Line Plot graphing with dice could be one of many fun activities to introduce students to line plots. More so, because the ordinary dice is indeed a very versatile object. It’s not just associated with a plethora of board games but also serves its purpose as an important tool of learning – a math manipulative to be precise.

In last week’s post, I clarified the difference between Bar Graphs and Pictographs and also went into some detail on how to plot data on them. I hope it was helpful to you in some way.

### In this post, we’ll look at answering some common questions on line plot graphing.

- What is an example of a line plot?
- What is a line plot graph for kids?
- How do you show data on a line plot?
- How do you graph a line plot?

## What is an example of a line plot?

Before we get into the line plot graphing with a dice activity, let’s define a line plot.

Put simply, a line plot displays data along a number line. A symbol such as a dot or an ‘X’ represents the data plotted on a line plot. That’s why a line plot is also called a dot plot.

Here is a visual example of a line plot activity that involves plotting M&Ms colors. My students love this activity! Not only because it’s hands-on graphing, but they get to eat the candy too.

I like to give students the individual M&Ms packs as there are just enough M&Ms to not make the task cumbersome. Students put an ‘X’ to plot each color on the line plot. The template makes it easy to see at a glance which color M&M is the most or the least, or even what fraction of M&Ms are a certain color.

## How do you show data on a line plot?

#### or How do you graph a line plot?

Showing data on a line plot is easy.
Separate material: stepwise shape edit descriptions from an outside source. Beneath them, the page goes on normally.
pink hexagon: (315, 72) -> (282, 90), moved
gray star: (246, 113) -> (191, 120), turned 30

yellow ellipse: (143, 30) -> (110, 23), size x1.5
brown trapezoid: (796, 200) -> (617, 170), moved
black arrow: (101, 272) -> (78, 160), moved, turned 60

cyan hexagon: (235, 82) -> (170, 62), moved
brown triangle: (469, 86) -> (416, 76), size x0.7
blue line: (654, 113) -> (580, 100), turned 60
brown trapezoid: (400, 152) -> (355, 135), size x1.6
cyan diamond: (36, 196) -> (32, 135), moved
An ‘X’ or a dot is put above each category in the data set.

For example, in this line plot activity, a dice is rolled 15 times and an ‘X’ is placed above each number rolled.
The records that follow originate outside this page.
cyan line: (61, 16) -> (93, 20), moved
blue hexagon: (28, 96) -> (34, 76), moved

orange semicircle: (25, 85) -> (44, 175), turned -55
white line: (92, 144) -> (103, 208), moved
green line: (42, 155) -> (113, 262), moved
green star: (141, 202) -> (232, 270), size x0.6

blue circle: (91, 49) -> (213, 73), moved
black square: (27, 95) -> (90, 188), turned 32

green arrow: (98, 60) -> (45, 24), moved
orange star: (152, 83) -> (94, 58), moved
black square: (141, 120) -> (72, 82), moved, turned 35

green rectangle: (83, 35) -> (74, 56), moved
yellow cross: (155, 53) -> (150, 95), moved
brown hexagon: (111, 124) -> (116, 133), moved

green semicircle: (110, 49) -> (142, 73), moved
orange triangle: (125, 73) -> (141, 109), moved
Then the number of ‘X’ symbols is counted to find out how many times a number is rolled.

Next comes the task of interpreting the data collected on the line plot graph.
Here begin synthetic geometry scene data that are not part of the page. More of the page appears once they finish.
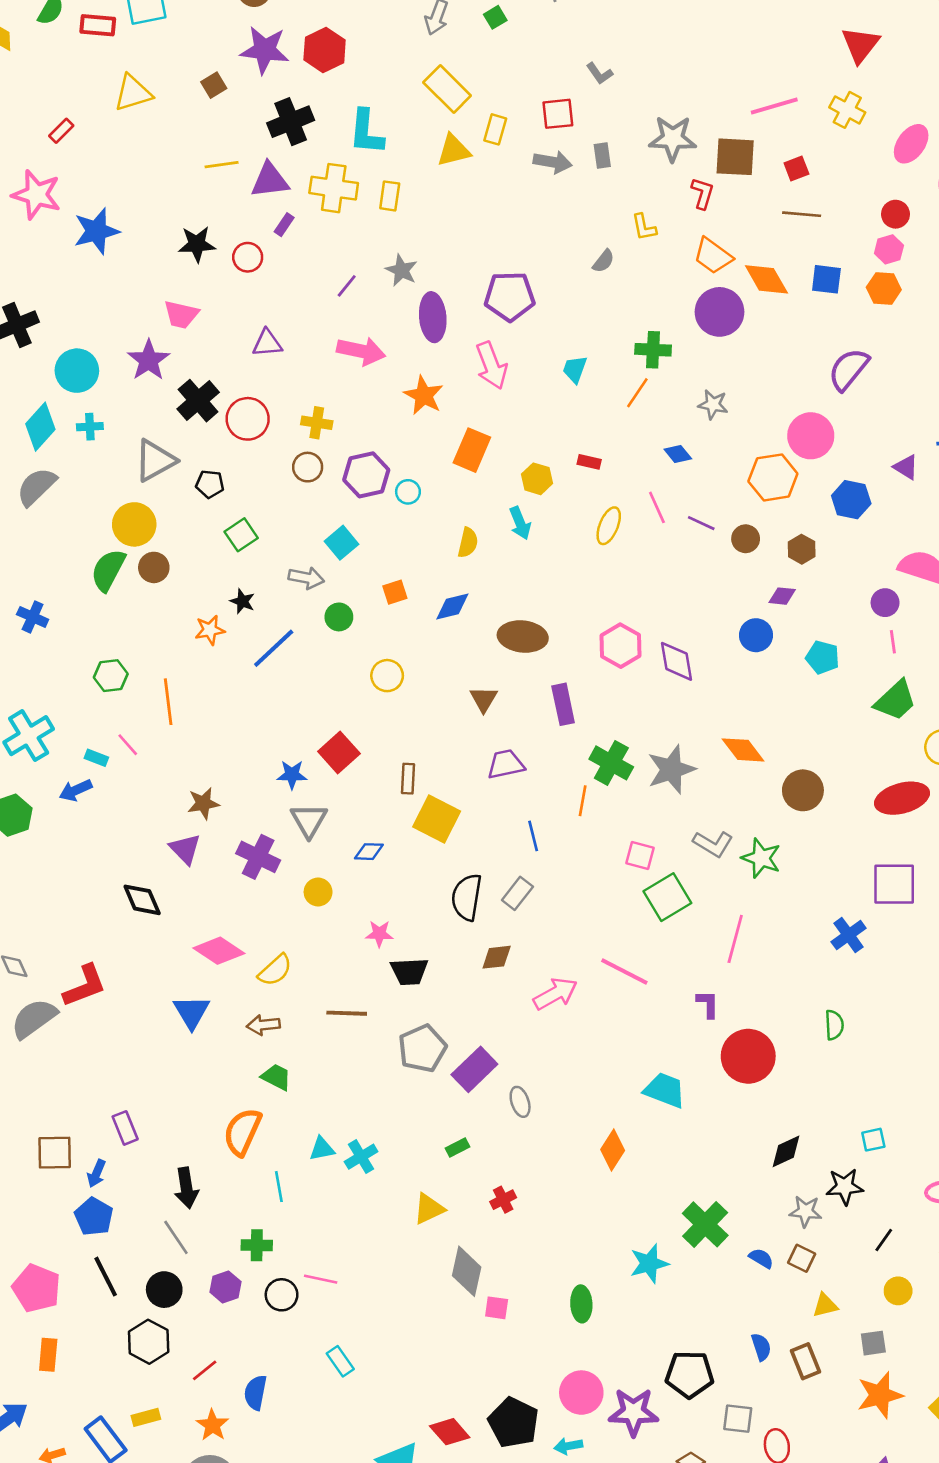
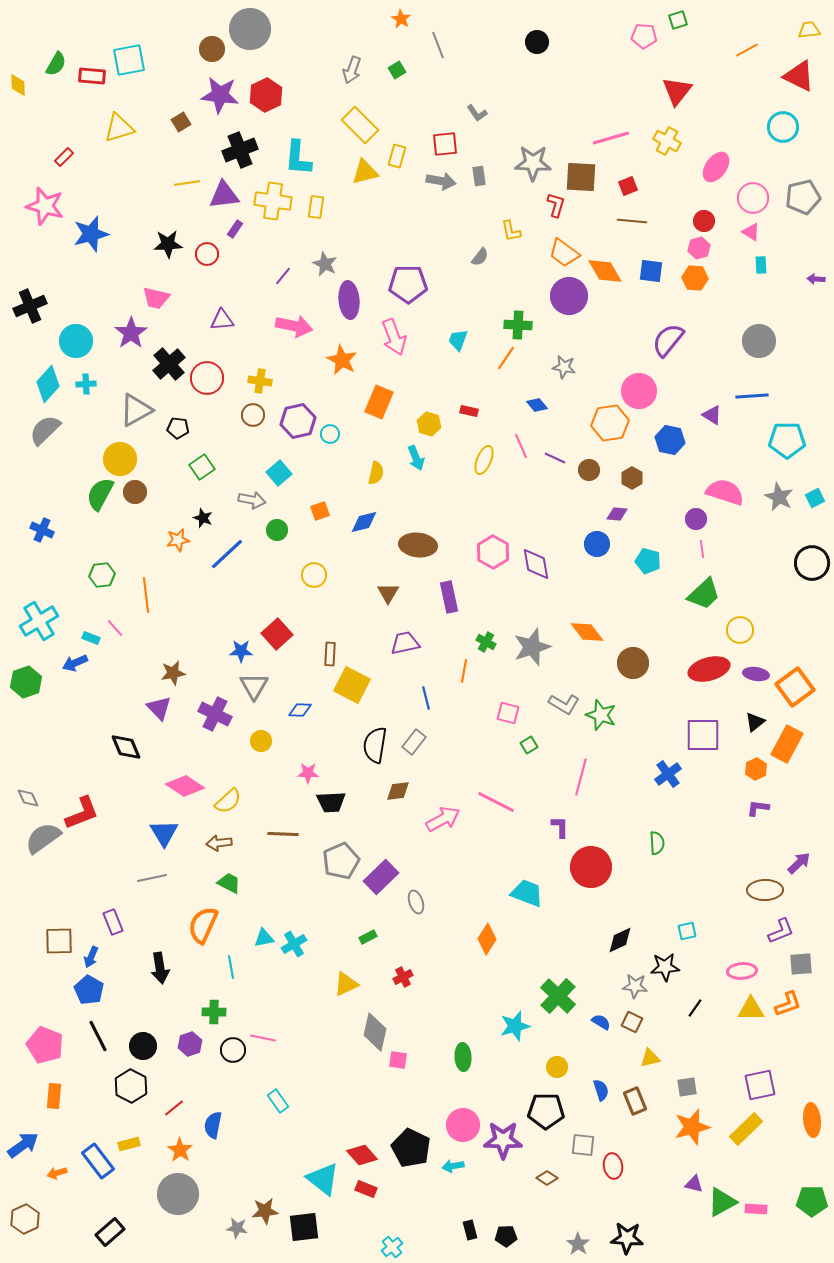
green cross: (611, 763) -> (486, 642), size x0.6
green square: (667, 897) -> (529, 745), size x0.5
gray line: (176, 1237) -> (152, 878), moved, turned -68
yellow circle: (898, 1291) -> (557, 1067), moved

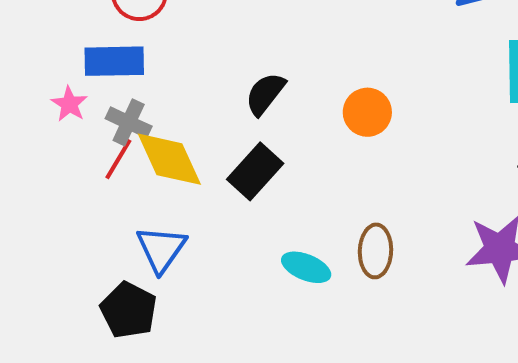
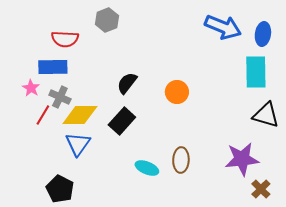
red line: (118, 159) -> (43, 115), moved
yellow diamond: (169, 159) -> (80, 115), turned -66
blue triangle: (161, 249) -> (78, 144), moved

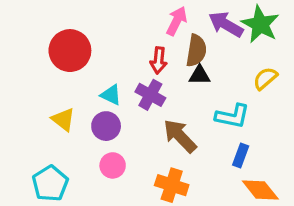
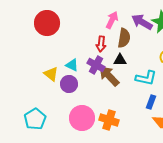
red circle: (70, 51) -> (47, 23), moved
black triangle: (200, 75) -> (120, 60), moved
yellow triangle: (63, 119) -> (51, 74), moved
brown arrow: (180, 136) -> (109, 76), moved
pink circle: (113, 165) -> (82, 118), moved, size x1.6

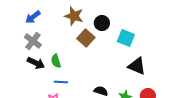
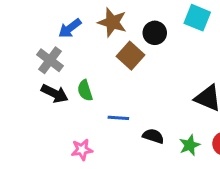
blue arrow: (33, 17) -> (70, 28), moved
cyan square: (126, 38) -> (197, 18), moved
blue line: (61, 82) -> (118, 118), moved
In the line plot visual, the number 3 is the most popular outcome. This is because it was rolled four times.

The least rolled number is the number 2 because it was rolled just once.

No doubt, these kinds of constructive questions help students reflect on data plotted on a line plot.

Needless to say, plotting data on line plots also connect to real-life data and makes the abstract more concrete.

Interestingly, data on a line plot can also be plotted using coins, spinners, domino tiles, and visual cards.

## Free Line Plot Activity

So, if you’re about to start teaching your students about line plots, why not start off with this hands-on line plot activity using a dice.

The templates are all ready for you to print and assign to your students. All you need is dice.

A word of warning though – be sure to place bubble-wrap paper on students’ desks to muffle the sound of the dice landing.